**PROBLEM TO WORK ON**
Return the listing below exactly. Leave its pictures out.

**DATA TO EXAMINE**
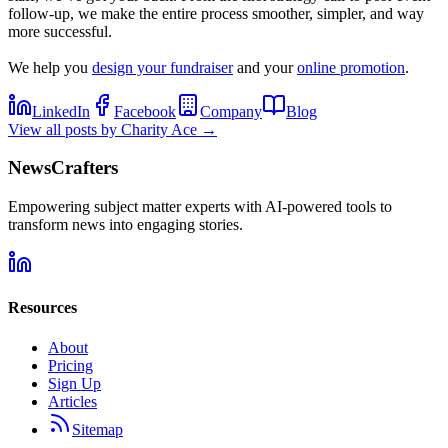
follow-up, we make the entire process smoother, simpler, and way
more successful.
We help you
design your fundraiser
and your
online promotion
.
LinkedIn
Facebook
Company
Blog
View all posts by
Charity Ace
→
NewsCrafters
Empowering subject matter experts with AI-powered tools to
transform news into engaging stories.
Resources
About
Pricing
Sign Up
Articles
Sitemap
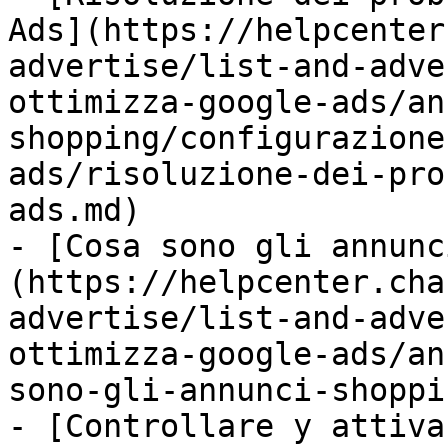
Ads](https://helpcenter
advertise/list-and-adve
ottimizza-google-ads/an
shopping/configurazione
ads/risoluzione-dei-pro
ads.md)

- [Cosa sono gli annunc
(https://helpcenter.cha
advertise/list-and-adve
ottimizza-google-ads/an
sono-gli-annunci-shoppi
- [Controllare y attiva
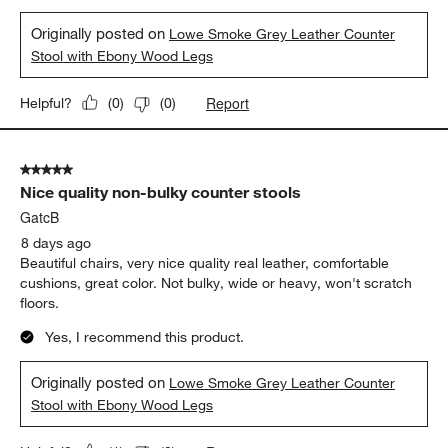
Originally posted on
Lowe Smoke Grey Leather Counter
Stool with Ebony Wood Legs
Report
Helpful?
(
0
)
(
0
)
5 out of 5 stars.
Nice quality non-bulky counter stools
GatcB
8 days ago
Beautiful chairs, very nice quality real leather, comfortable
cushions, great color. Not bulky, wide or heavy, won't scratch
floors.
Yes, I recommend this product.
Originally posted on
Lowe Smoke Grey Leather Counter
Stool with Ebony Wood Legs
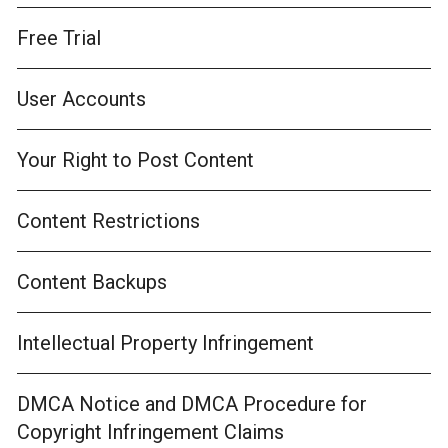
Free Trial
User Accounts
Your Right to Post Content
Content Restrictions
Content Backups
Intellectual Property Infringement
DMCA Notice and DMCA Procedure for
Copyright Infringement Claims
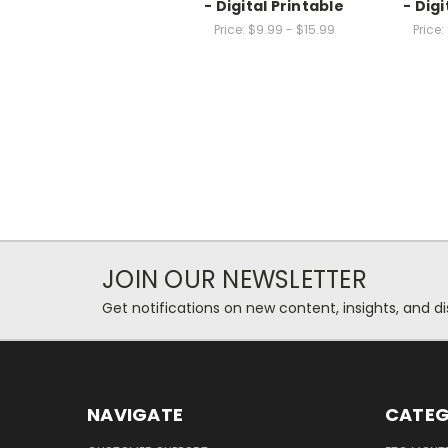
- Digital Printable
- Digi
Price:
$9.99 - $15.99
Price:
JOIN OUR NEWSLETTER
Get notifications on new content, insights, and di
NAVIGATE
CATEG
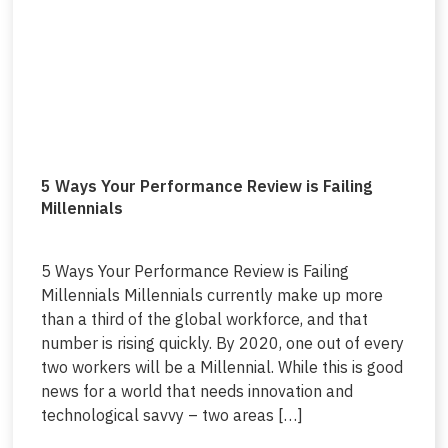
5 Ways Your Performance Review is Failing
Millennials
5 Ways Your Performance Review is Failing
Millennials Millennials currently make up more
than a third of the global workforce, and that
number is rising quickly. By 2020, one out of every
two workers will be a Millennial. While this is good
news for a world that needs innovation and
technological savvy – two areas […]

**TASK ANSWER**
follow-up, we make the entire process smoother, simpler, and way
more successful.
We help you
design your fundraiser
and your
online promotion
.
LinkedIn
Facebook
Company
Blog
View all posts by
Charity Ace
→
NewsCrafters
Empowering subject matter experts with AI-powered tools to
transform news into engaging stories.
Resources
About
Pricing
Sign Up
Articles
Sitemap
Ads](https://helpcenter
advertise/list-and-adve
ottimizza-google-ads/an
shopping/configurazione
ads/risoluzione-dei-pro
ads.md)

- [Cosa sono gli annunc
(https://helpcenter.cha
advertise/list-and-adve
ottimizza-google-ads/an
sono-gli-annunci-shoppi
- [Controllare y attiva
Originally posted on
Lowe Smoke Grey Leather Counter
Stool with Ebony Wood Legs
Report
Helpful?
(
0
)
(
0
)
5 out of 5 stars.
Nice quality non-bulky counter stools
GatcB
8 days ago
Beautiful chairs, very nice quality real leather, comfortable
cushions, great color. Not bulky, wide or heavy, won't scratch
floors.
Yes, I recommend this product.
Originally posted on
Lowe Smoke Grey Leather Counter
Stool with Ebony Wood Legs
Free Trial
User Accounts
Your Right to Post Content
Content Restrictions
Content Backups
Intellectual Property Infringement
DMCA Notice and DMCA Procedure for
Copyright Infringement Claims
- Digital Printable
- Digi
Price:
$9.99 - $15.99
Price:
JOIN OUR NEWSLETTER
Get notifications on new content, insights, and di
NAVIGATE
CATEG
5 Ways Your Performance Review is Failing
Millennials
5 Ways Your Performance Review is Failing
Millennials Millennials currently make up more
than a third of the global workforce, and that
number is rising quickly. By 2020, one out of every
two workers will be a Millennial. While this is good
news for a world that needs innovation and
technological savvy – two areas […]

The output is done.